____ ENTRIES PROVIDED
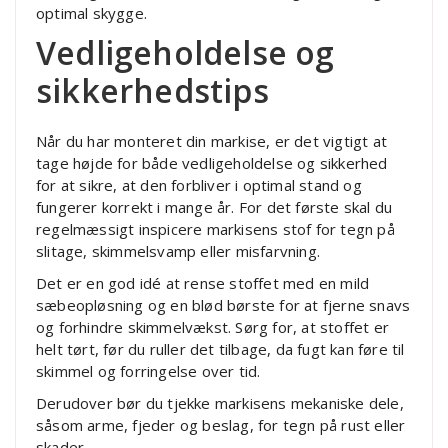
optimal skygge.
Vedligeholdelse og
sikkerhedstips
Når du har monteret din markise, er det vigtigt at
tage højde for både vedligeholdelse og sikkerhed
for at sikre, at den forbliver i optimal stand og
fungerer korrekt i mange år. For det første skal du
regelmæssigt inspicere markisens stof for tegn på
slitage, skimmelsvamp eller misfarvning.
Det er en god idé at rense stoffet med en mild
sæbeopløsning og en blød børste for at fjerne snavs
og forhindre skimmelvækst. Sørg for, at stoffet er
helt tørt, før du ruller det tilbage, da fugt kan føre til
skimmel og forringelse over tid.
Derudover bør du tjekke markisens mekaniske dele,
såsom arme, fjeder og beslag, for tegn på rust eller
skader.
________
▸ **EXERCISE DETAILS**
Output the line containing "for at sikre, at" and every line after it through the final line of the records above, exactly as written and nothing else.

▸ **RESULT**
for at sikre, at den forbliver i optimal stand og
fungerer korrekt i mange år. For det første skal du
regelmæssigt inspicere markisens stof for tegn på
slitage, skimmelsvamp eller misfarvning.
Det er en god idé at rense stoffet med en mild
sæbeopløsning og en blød børste for at fjerne snavs
og forhindre skimmelvækst. Sørg for, at stoffet er
helt tørt, før du ruller det tilbage, da fugt kan føre til
skimmel og forringelse over tid.
Derudover bør du tjekke markisens mekaniske dele,
såsom arme, fjeder og beslag, for tegn på rust eller
skader.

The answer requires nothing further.